■ **Data in this exercise**:
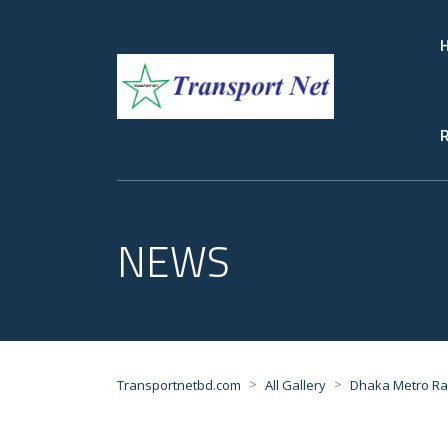
R
NEWS
>
>
Transportnetbd.com
All Gallery
Dhaka Metro Rai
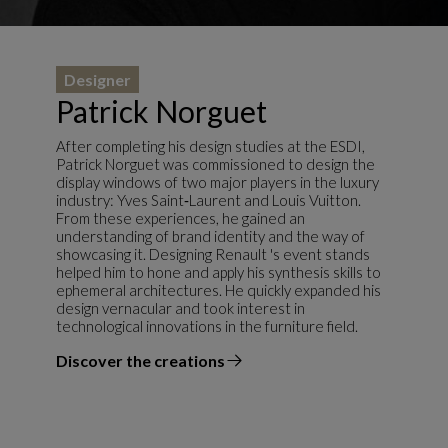
Designer
Patrick Norguet
After completing his design studies at the ESDI,
Patrick Norguet was commissioned to design the
display windows of two major players in the luxury
industry: Yves Saint‑Laurent and Louis Vuitton.
From these experiences, he gained an
understanding of brand identity and the way of
showcasing it. Designing Renault 's event stands
helped him to hone and apply his synthesis skills to
ephemeral architectures. He quickly expanded his
design vernacular and took interest in
technological innovations in the furniture field.
Discover the creations
the designer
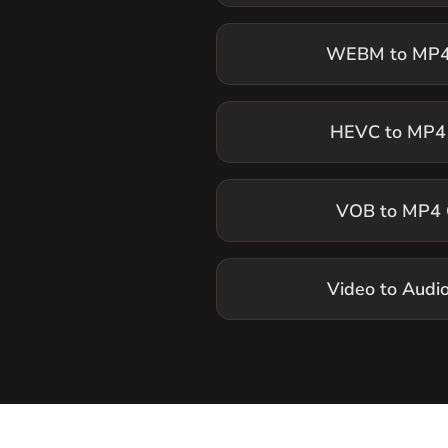
HEVC to MP4 
VOB to MP4 
Video to Audi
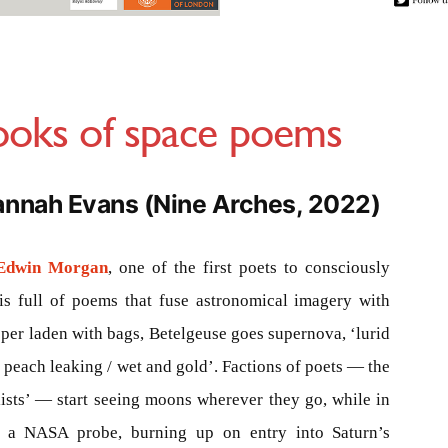
oks of space poems
annah Evans (Nine Arches, 2022)
Edwin Morgan
, one of the first poets to consciously
is full of poems that fuse astronomical imagery with
per laden with bags, Betelgeuse goes supernova, ‘lurid
e peach leaking / wet and gold’. Factions of poets — the
sts’ — start seeing moons wherever they go, while in
f a NASA probe, burning up on entry into Saturn’s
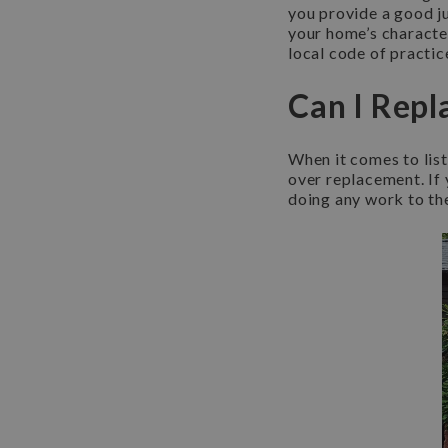
you provide a good j
your home’s character.
local code of practic
Can I Repl
When it comes to list
over replacement. If y
doing any work to th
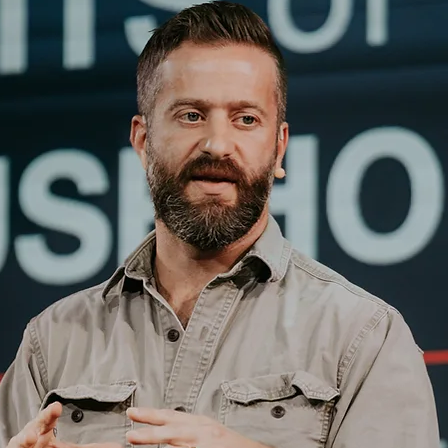
RDS Mat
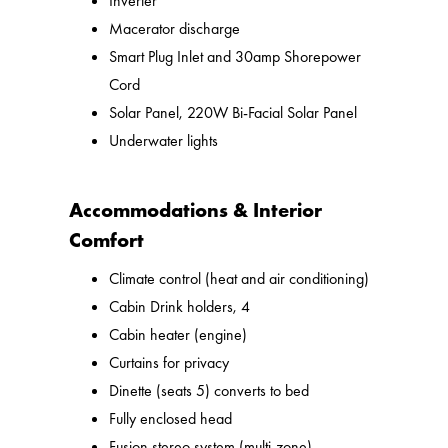
Inverter
Macerator discharge
Smart Plug Inlet and 30amp Shorepower
Cord
Solar Panel, 220W Bi-Facial Solar Panel
Underwater lights
Accommodations & Interior
Comfort
Climate control (heat and air conditioning)
Cabin Drink holders, 4
Cabin heater (engine)
Curtains for privacy
Dinette (seats 5) converts to bed
Fully enclosed head
Fusion stereo system (multi-zone)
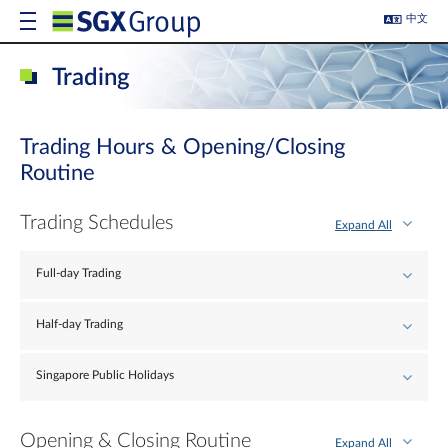
中文
Trading
Trading Hours & Opening/Closing
Routine
Trading Schedules
Expand All
Full-day Trading
Half-day Trading
Singapore Public Holidays
Opening & Closing Routine
Expand All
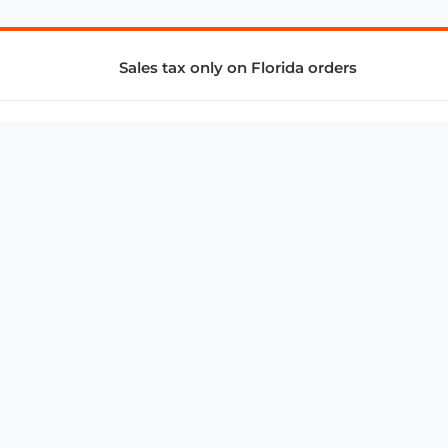
Sales tax only on Florida orders
SUPPORT & SERVICES
CONNECT
Subscribe to Newsletter
Advertise with Us
FAQ
troy@aalbc.com
347-69-AALBC
© 1997–2026, All Rights Reserved.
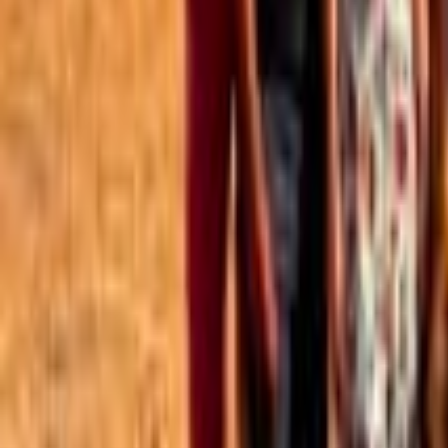
Best of the Forum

■ **Assignment**:
Reproduce the entries exactly. Do not carry over any picture.

■ **Output of the task**:
R
NEWS
>
>
Transportnetbd.com
All Gallery
Dhaka Metro Rai
Designer
Patrick Norguet
After completing his design studies at the ESDI,
Patrick Norguet was commissioned to design the
display windows of two major players in the luxury
industry: Yves Saint‑Laurent and Louis Vuitton.
From these experiences, he gained an
understanding of brand identity and the way of
showcasing it. Designing Renault 's event stands
helped him to hone and apply his synthesis skills to
ephemeral architectures. He quickly expanded his
design vernacular and took interest in
technological innovations in the furniture field.
Discover the creations
the designer
HEVC to MP4 
VOB to MP4 
Video to Audi
oks of space poems
annah Evans (Nine Arches, 2022)
Edwin Morgan
, one of the first poets to consciously
is full of poems that fuse astronomical imagery with
per laden with bags, Betelgeuse goes supernova, ‘lurid
e peach leaking / wet and gold’. Factions of poets — the
sts’ — start seeing moons wherever they go, while in
f a NASA probe, burning up on entry into Saturn’s
you provide a good j
your home’s character.
local code of practic
Can I Repl
When it comes to list
over replacement. If y
doing any work to th
RDS Mat
Inverter
Macerator discharge
Smart Plug Inlet and 30amp Shorepower
Cord
Solar Panel, 220W Bi-Facial Solar Panel
Underwater lights
Accommodations & Interior
Comfort
Climate control (heat and air conditioning)
Cabin Drink holders, 4
Cabin heater (engine)
Curtains for privacy
Dinette (seats 5) converts to bed
Fully enclosed head
Fusion stereo system (multi-zone)
中文
Trading
Trading Hours & Opening/Closing
Routine
Trading Schedules
Expand All
Full-day Trading
Half-day Trading
Singapore Public Holidays
Opening & Closing Routine
Expand All
Sales tax only on Florida orders
SUPPORT & SERVICES
CONNECT
Subscribe to Newsletter
Advertise with Us
FAQ
troy@aalbc.com
347-69-AALBC
© 1997–2026, All Rights Reserved.
Best of the Forum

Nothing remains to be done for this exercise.